Search code examples
jsonregexcsvapache-nifi

Regex: Remove Commas within quotes


I'm using NiFi and I have a series of JSONs that look like this:

{
  "url": "RETURNED URL",
  "repository_url": "RETURNED URL",
  "labels_url": "RETURNED URL",
  "comments_url": "RETURNED URL",
  "events_url": "RETURNED URL",
  "html_url": "RETURNED URL",
  "id": "RETURNED_ID",
  "node_id": "RETURNED id",
  "number": 10,
    ...
  "author_association": "xxxx",
  "active_lock_reason": null,
  "body": "text text text, text text, text text text, text, text text",
  "performed_via_github_app": null
}

My focus is on the "body" attribute. Because I'm merging them into one giant JSON to convert into a csv, I need the commas within the "body" text to go away (to help with possible NLP later down the road as well). I know I can just use the replace text, but capturing the commas themselves is the part I'm struggling with. So far I have the following:

((?<="body"\s:\s").*(?=",))

Every guide I look at, though, doesn't match the commas within the quotes.

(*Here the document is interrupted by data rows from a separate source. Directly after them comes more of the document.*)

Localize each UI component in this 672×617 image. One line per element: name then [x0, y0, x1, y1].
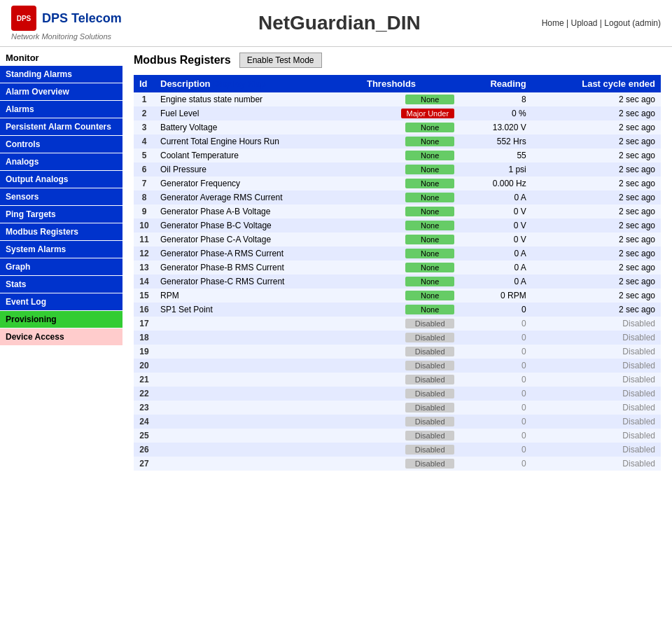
display-map-link[interactable]: Display Map — [213, 78, 266, 89]
sidebar-item-standing-alarms[interactable]: Standing Alarms — [0, 66, 122, 83]
row-last-cycle: 2 sec ago — [532, 106, 661, 120]
nav-links[interactable]: Home | Upload | Logout (admin) — [542, 18, 661, 28]
row-description — [155, 415, 361, 429]
row-reading: 0 V — [460, 233, 532, 247]
sidebar-item-provisioning[interactable]: Provisioning — [0, 311, 122, 328]
sidebar-item-alarm-overview[interactable]: Alarm Overview — [0, 83, 122, 100]
sidebar-item-alarms[interactable]: Alarms — [0, 101, 122, 118]
row-reading: 0 — [460, 457, 532, 471]
sidebar-item-stats[interactable]: Stats — [0, 276, 122, 293]
row-description: Generator Phase-B RMS Current — [155, 261, 361, 275]
row-reading: 552 Hrs — [460, 134, 532, 148]
sidebar-item-system-alarms[interactable]: System Alarms — [0, 241, 122, 258]
row-reading: 0 — [460, 303, 532, 317]
row-threshold: None — [361, 233, 460, 247]
sidebar-item-analogs[interactable]: Analogs — [0, 153, 122, 170]
enable-test-mode-button[interactable]: Enable Test Mode — [239, 53, 322, 68]
row-reading: 0 A — [460, 247, 532, 261]
row-description — [155, 345, 361, 359]
layout: Monitor Standing Alarms Alarm Overview A… — [0, 47, 672, 476]
row-id: 4 — [134, 134, 155, 148]
table-row: 10Generator Phase B-C VoltageNone0 V2 se… — [134, 219, 661, 233]
row-last-cycle: 2 sec ago — [532, 219, 661, 233]
row-description — [155, 317, 361, 331]
row-id: 10 — [134, 219, 155, 233]
row-threshold: None — [361, 176, 460, 190]
row-threshold: Disabled — [361, 317, 460, 331]
row-description — [155, 429, 361, 443]
row-description: Fuel Level — [155, 106, 361, 120]
row-reading: 0 — [460, 345, 532, 359]
sidebar-item-output-analogs[interactable]: Output Analogs — [0, 171, 122, 188]
row-last-cycle: Disabled — [532, 443, 661, 457]
row-reading: 0 A — [460, 275, 532, 289]
sidebar-item-sensors[interactable]: Sensors — [0, 188, 122, 205]
col-id: Id — [134, 75, 155, 92]
sidebar-item-device-access[interactable]: Device Access — [0, 328, 122, 345]
row-reading: 0 — [460, 373, 532, 387]
row-last-cycle: Disabled — [532, 387, 661, 401]
row-description: SP1 Set Point — [155, 303, 361, 317]
sidebar-item-controls[interactable]: Controls — [0, 136, 122, 153]
table-row: 16SP1 Set PointNone02 sec ago — [134, 303, 661, 317]
row-threshold: Disabled — [361, 401, 460, 415]
row-reading: 0 A — [460, 190, 532, 204]
row-description: Generator Phase C-A Voltage — [155, 233, 361, 247]
row-description: Generator Frequency — [155, 176, 361, 190]
table-row: 7Generator FrequencyNone0.000 Hz2 sec ag… — [134, 176, 661, 190]
row-id: 23 — [134, 401, 155, 415]
table-row: 11Generator Phase C-A VoltageNone0 V2 se… — [134, 233, 661, 247]
row-threshold: Disabled — [361, 345, 460, 359]
row-last-cycle: Disabled — [532, 359, 661, 373]
table-row: 8Generator Average RMS CurrentNone0 A2 s… — [134, 190, 661, 204]
row-reading: 8 — [460, 92, 532, 106]
row-last-cycle: 2 sec ago — [532, 190, 661, 204]
sidebar-item-ping-targets[interactable]: Ping Targets — [0, 206, 122, 223]
row-description: Generator Phase A-B Voltage — [155, 204, 361, 219]
row-reading: 0 — [460, 387, 532, 401]
table-row: 24Disabled0Disabled — [134, 415, 661, 429]
row-threshold: None — [361, 134, 460, 148]
row-threshold: Disabled — [361, 331, 460, 345]
row-description — [155, 443, 361, 457]
row-last-cycle: Disabled — [532, 373, 661, 387]
row-threshold: None — [361, 162, 460, 176]
row-threshold: Disabled — [361, 387, 460, 401]
row-threshold: None — [361, 190, 460, 204]
sidebar-section-label: Monitor — [0, 50, 122, 66]
row-reading: 0 — [460, 401, 532, 415]
sidebar: Monitor Standing Alarms Alarm Overview A… — [0, 47, 122, 476]
row-last-cycle: Disabled — [532, 401, 661, 415]
table-row: 6Oil PressureNone1 psi2 sec ago — [134, 162, 661, 176]
row-last-cycle: Disabled — [532, 331, 661, 345]
row-reading: 0 — [460, 415, 532, 429]
col-description: Description Display Map — [155, 75, 361, 92]
row-reading: 0 V — [460, 204, 532, 219]
section-title: Modbus Registers — [134, 54, 231, 67]
table-row: 9Generator Phase A-B VoltageNone0 V2 sec… — [134, 204, 661, 219]
row-last-cycle: 2 sec ago — [532, 134, 661, 148]
table-row: 22Disabled0Disabled — [134, 387, 661, 401]
row-description — [155, 331, 361, 345]
row-description — [155, 359, 361, 373]
sidebar-item-graph[interactable]: Graph — [0, 258, 122, 275]
row-threshold: Disabled — [361, 373, 460, 387]
row-reading: 0 — [460, 317, 532, 331]
row-last-cycle: 2 sec ago — [532, 303, 661, 317]
row-last-cycle: 2 sec ago — [532, 204, 661, 219]
table-row: 3Battery VoltageNone13.020 V2 sec ago — [134, 120, 661, 134]
row-id: 7 — [134, 176, 155, 190]
sidebar-item-persistent-alarm[interactable]: Persistent Alarm Counters — [0, 118, 122, 135]
table-row: 26Disabled0Disabled — [134, 443, 661, 457]
sidebar-item-event-log[interactable]: Event Log — [0, 293, 122, 310]
row-threshold: Disabled — [361, 359, 460, 373]
table-row: 27Disabled0Disabled — [134, 457, 661, 471]
row-id: 12 — [134, 247, 155, 261]
sidebar-item-modbus-registers[interactable]: Modbus Registers — [0, 223, 122, 240]
page-header: DPS DPS Telecom Network Monitoring Solut… — [0, 0, 672, 47]
row-id: 6 — [134, 162, 155, 176]
row-threshold: None — [361, 120, 460, 134]
row-threshold: Disabled — [361, 443, 460, 457]
row-id: 14 — [134, 275, 155, 289]
row-id: 17 — [134, 317, 155, 331]
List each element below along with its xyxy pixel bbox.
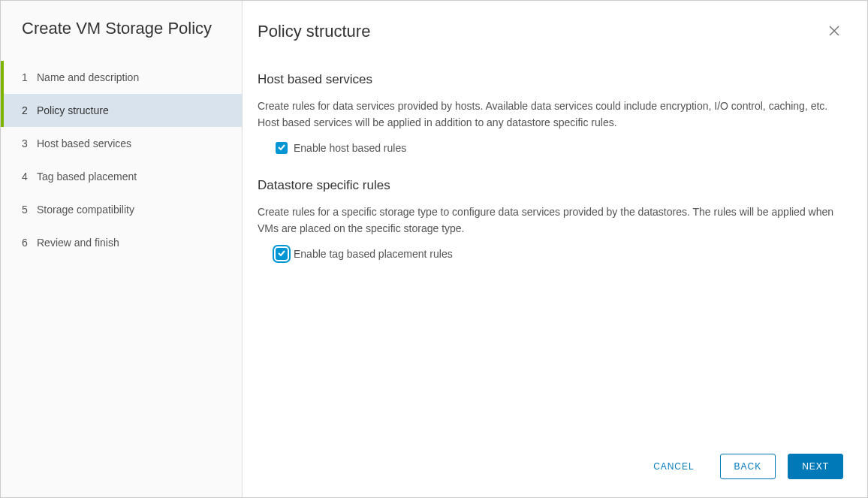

Any suggestions?


Solution

  • You can use

    (\G(?!^)|\"body\"\s*:\s*\")([^\",]*),
    

    In case there are escape sequences in the string use

    (\G(?!^)|\"body\"\s*:\s*\")([^\",\\]*(?:\\.[^\",\\]*)*),
    

    See the regex demo (and regex demo #2), replace with $1$2.

    Details:

    • (\G(?!^)|\"body\"\s*:\s*\") - Group 1: end of the previous match or "body", zero or more whitespaces, :, zero or more whitespaces
    • ([^\",]*) - Group 2 ($2): any zero or more chars other than " and ,
    • , - a comma (to be removed/replaced).